В качестве более яркого примера того, как мотив используется для объединения тематического ряда, приведем образ волшебного фонаря, лежащего в основе главы о многочисленных гувернерах Набокова. Один из тех гувернеров, которые продержались дольше других, Ленский, организовал для своих ленивых подопечных и их друзей образовательные сеансы с показом картинок волшебного фонаря. На первом представлении были показаны самодельные раскрашенные слайды, иллюстрирующие эпизоды поэмы Лермонтова «Мцыри», в то время как Ленский читал поэму вслух. Набоков пользуется образом волшебного фонаря как рамкой для перечисления череды учителей, осветивших его юность, и заканчивает главу изумительно подробным и чувственным описанием семейного чаепития в саду, где на месте учителя возникает череда кадров, снятых как бы «из затемнения» и «в затемнение» — реприза темы главы. И только ретроспективно читатель понимает, что псевдоним «Ленского», организатора сеансов показа волшебного фонаря, образован от слова «линза» («lens» — Tenski) — линза волшебного фонаря памяти.

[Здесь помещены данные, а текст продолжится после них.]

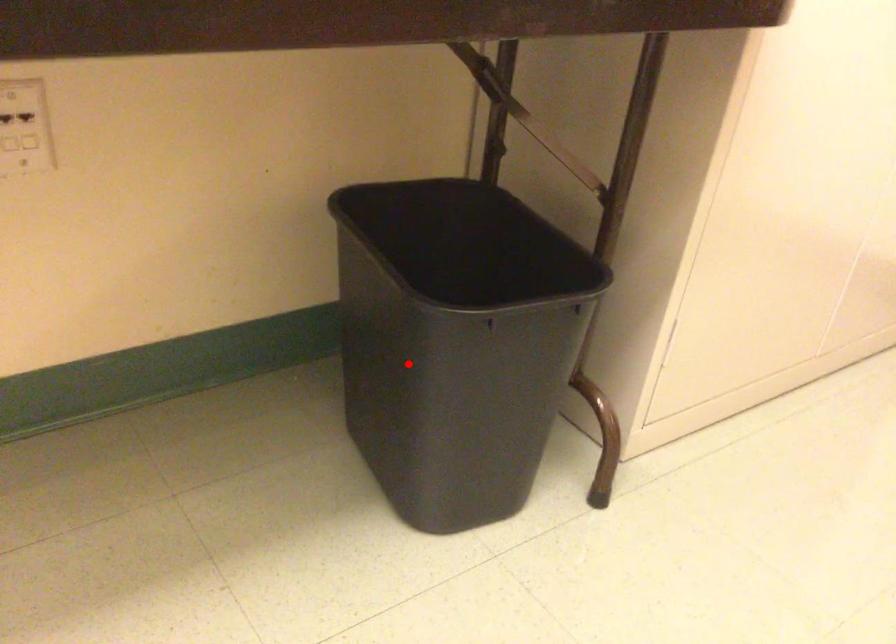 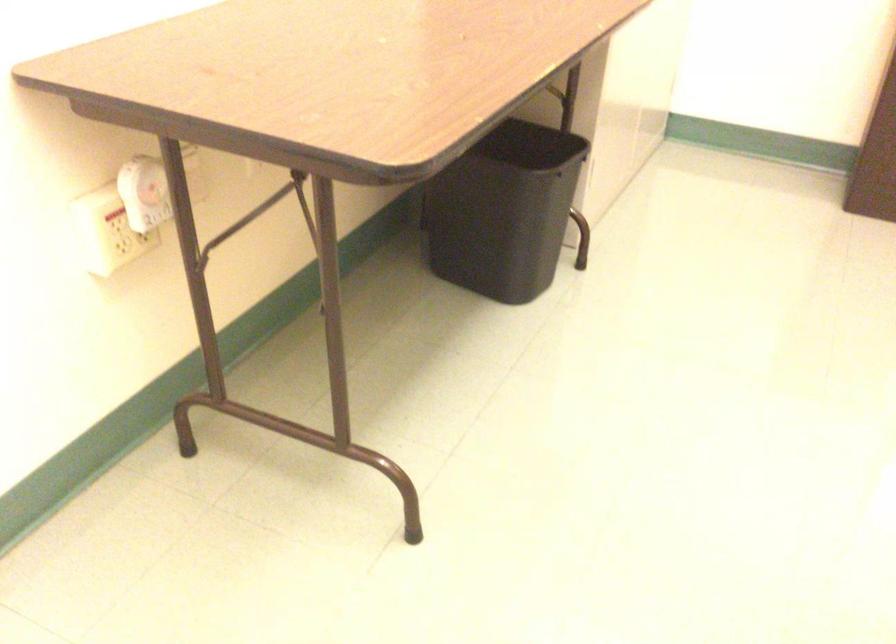 Question: A red point is marked in image1. In image2, is the corresponding 3D point closer to the camera or farther? Reply with the corresponding letter.

Choices:
 (A) The corresponding 3D point is closer.
 (B) The corresponding 3D point is farther.

Answer: (B) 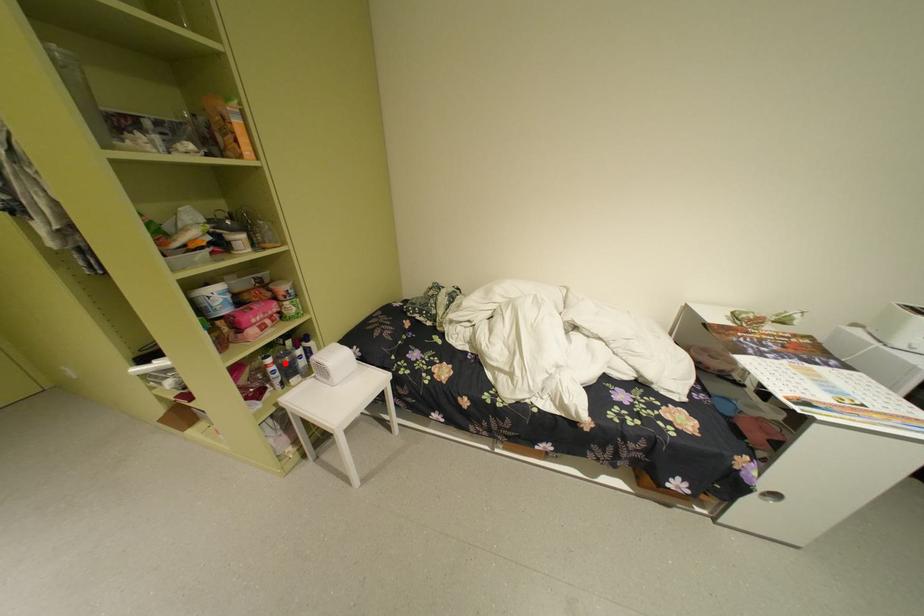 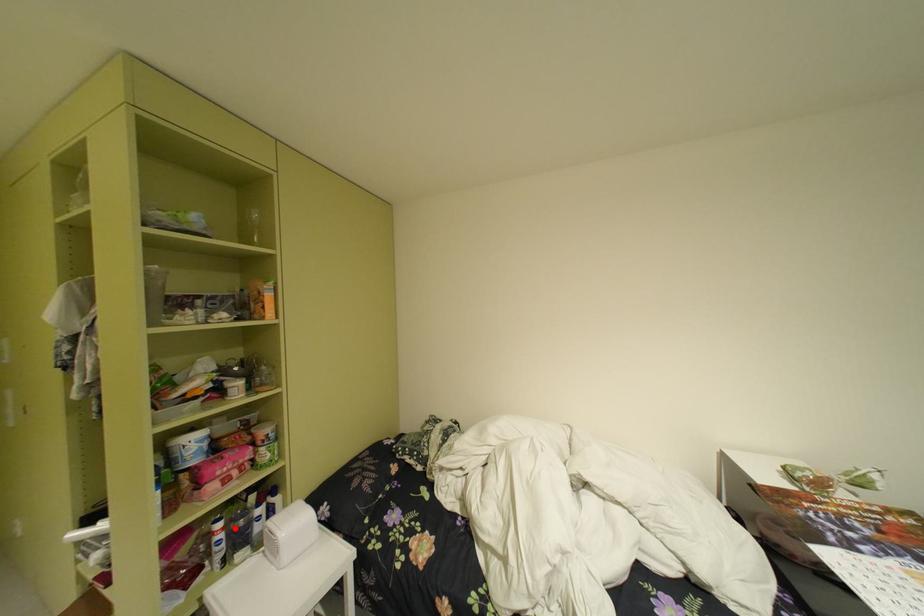 I am providing you with two images of the same scene from different viewpoints. A red point is marked on the first image and another point is marked on the second image. Is the marked point in image1 the same physical position as the marked point in image2?

Yes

Возможно, самое удивительное в «автобиографии» Набокова — то, что вроде бы туда не вошло. Бросается в глаза отсутствие двух тем: супружество автора и его литературная деятельность.
В предисловии Набоков отмахивается от своих произведений, отсылая читателя к предисловиям его переведенных русских романов, которые, как он говорит, «дают достаточно подробный и красочный отчет о творческой составляющей моего европейского прошлого» (CP 5, 322). В биографию вошло только воспоминание о сочинении первого стихотворения Набокова и о его юношеских попытках стать поэтом. Позже, описывая литературную среду русской эмиграции, он посвящает один абзац блестящему, хотя и зачастую неправильно понимаемому таланту некоего Сирина, который исчез с эмигрантской сцены так же таинственно, как и появился. Читатель, видимо, должен знать, что «Сирин» возродился к жизни в Соединенных Штатах под именем Набокова. В общем, довольно странная автобиография для писателя. Однако мы увидим, что, вопреки кажущемуся отсутствию, тема творческой жизни Набокова неоднократно символизируется в воспоминаниях синестетической радугой. Подобно тому как многие из глав автобиографии имеют свои мотивы, «Память, говори» в целом объединяется главным мотивом синестетической радуги.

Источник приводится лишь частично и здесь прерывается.